Among the entries below, only the lines starting at the one with "News (109, 41)" and ending at the one with "mezzoblue (254, 950)", both included, are to be printed exactly.

─── RECORDS TO USE ───

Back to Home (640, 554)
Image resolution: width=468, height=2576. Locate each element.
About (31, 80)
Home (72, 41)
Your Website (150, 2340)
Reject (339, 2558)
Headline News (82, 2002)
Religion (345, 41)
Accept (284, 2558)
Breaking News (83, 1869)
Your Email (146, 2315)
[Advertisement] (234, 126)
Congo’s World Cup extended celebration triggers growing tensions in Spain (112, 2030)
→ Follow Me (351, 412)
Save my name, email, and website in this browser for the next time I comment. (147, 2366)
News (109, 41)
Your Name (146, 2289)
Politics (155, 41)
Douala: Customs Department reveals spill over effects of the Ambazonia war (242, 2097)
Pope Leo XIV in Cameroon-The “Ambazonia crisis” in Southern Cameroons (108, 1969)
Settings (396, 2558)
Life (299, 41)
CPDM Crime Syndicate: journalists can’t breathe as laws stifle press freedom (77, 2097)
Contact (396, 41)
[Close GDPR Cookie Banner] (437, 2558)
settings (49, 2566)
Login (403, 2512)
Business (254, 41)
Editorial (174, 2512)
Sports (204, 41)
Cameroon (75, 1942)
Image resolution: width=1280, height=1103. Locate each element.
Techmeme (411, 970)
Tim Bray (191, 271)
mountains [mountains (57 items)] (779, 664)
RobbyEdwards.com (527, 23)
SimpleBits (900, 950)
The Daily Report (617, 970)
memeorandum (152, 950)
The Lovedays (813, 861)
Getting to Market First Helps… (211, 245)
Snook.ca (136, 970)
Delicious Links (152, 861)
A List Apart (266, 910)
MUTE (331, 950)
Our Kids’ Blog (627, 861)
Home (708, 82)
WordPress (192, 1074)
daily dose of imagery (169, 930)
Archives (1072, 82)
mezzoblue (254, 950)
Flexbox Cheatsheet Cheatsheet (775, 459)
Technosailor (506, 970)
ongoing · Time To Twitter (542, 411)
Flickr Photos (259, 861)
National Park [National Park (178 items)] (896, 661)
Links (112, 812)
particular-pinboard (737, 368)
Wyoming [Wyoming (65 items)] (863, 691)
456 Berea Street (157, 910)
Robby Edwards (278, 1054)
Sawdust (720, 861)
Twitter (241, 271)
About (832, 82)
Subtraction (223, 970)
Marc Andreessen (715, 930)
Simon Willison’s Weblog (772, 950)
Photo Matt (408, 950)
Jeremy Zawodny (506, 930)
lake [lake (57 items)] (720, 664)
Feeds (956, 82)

───

RESULT FOR THIS EXERCISE:
News (109, 41)
Your Name (146, 2289)
Politics (155, 41)
Douala: Customs Department reveals spill over effects of the Ambazonia war (242, 2097)
Pope Leo XIV in Cameroon-The “Ambazonia crisis” in Southern Cameroons (108, 1969)
Settings (396, 2558)
Life (299, 41)
CPDM Crime Syndicate: journalists can’t breathe as laws stifle press freedom (77, 2097)
Contact (396, 41)
[Close GDPR Cookie Banner] (437, 2558)
settings (49, 2566)
Login (403, 2512)
Business (254, 41)
Editorial (174, 2512)
Sports (204, 41)
Cameroon (75, 1942)
Image resolution: width=1280, height=1103. Locate each element.
Techmeme (411, 970)
Tim Bray (191, 271)
mountains [mountains (57 items)] (779, 664)
RobbyEdwards.com (527, 23)
SimpleBits (900, 950)
The Daily Report (617, 970)
memeorandum (152, 950)
The Lovedays (813, 861)
Getting to Market First Helps… (211, 245)
Snook.ca (136, 970)
Delicious Links (152, 861)
A List Apart (266, 910)
MUTE (331, 950)
Our Kids’ Blog (627, 861)
Home (708, 82)
WordPress (192, 1074)
daily dose of imagery (169, 930)
Archives (1072, 82)
mezzoblue (254, 950)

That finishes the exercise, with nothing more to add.